DATASET section start

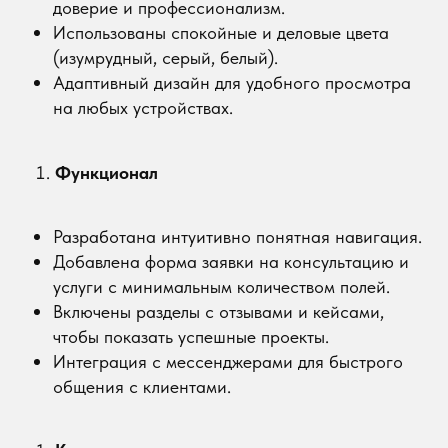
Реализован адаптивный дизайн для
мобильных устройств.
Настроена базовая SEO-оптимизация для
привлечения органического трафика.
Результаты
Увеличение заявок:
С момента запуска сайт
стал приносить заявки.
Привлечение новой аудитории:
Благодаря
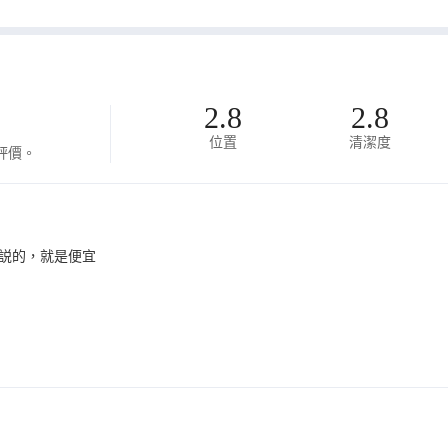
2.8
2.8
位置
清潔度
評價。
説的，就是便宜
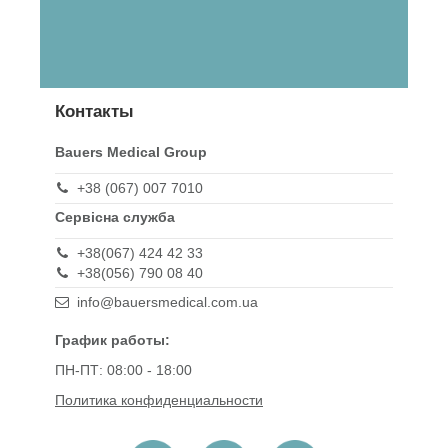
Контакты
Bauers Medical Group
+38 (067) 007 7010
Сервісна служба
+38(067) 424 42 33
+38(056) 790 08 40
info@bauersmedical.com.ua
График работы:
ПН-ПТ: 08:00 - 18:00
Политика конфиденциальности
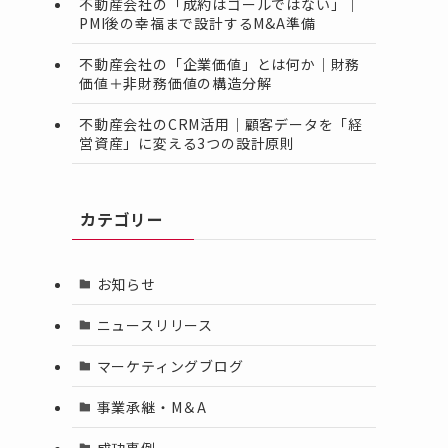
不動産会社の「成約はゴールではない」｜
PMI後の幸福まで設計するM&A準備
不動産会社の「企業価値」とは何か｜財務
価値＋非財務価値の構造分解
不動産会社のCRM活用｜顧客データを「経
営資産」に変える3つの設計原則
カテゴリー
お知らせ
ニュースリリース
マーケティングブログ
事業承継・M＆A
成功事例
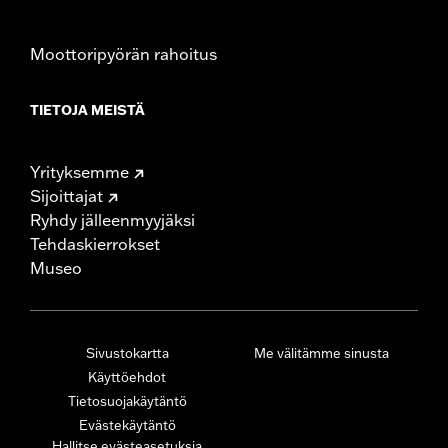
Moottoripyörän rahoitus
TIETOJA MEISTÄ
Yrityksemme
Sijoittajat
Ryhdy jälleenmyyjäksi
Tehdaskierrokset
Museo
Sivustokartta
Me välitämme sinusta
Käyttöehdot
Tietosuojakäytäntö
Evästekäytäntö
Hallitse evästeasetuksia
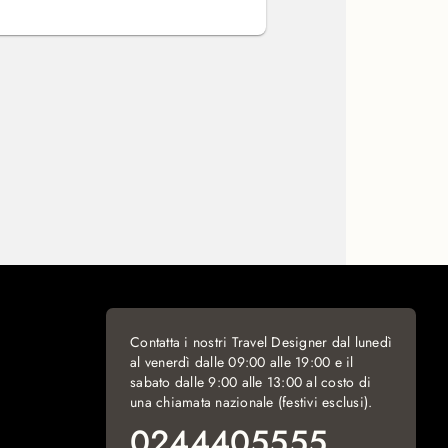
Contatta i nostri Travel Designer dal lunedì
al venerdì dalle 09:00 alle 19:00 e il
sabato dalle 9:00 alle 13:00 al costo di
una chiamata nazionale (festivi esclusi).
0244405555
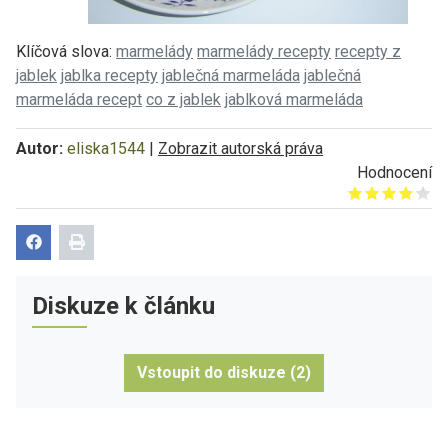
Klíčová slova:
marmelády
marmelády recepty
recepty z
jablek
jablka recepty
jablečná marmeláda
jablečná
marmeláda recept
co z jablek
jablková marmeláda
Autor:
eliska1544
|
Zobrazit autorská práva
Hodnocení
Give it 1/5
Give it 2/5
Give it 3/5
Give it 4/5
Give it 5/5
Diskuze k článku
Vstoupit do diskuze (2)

DATASET section end

** WORK REQUIRED **
In the entries above, find each line with "marmeláda" and copy it.

** RESULT OF THE TASK **
jablečná marmeláda
marmeláda recept
jablková marmeláda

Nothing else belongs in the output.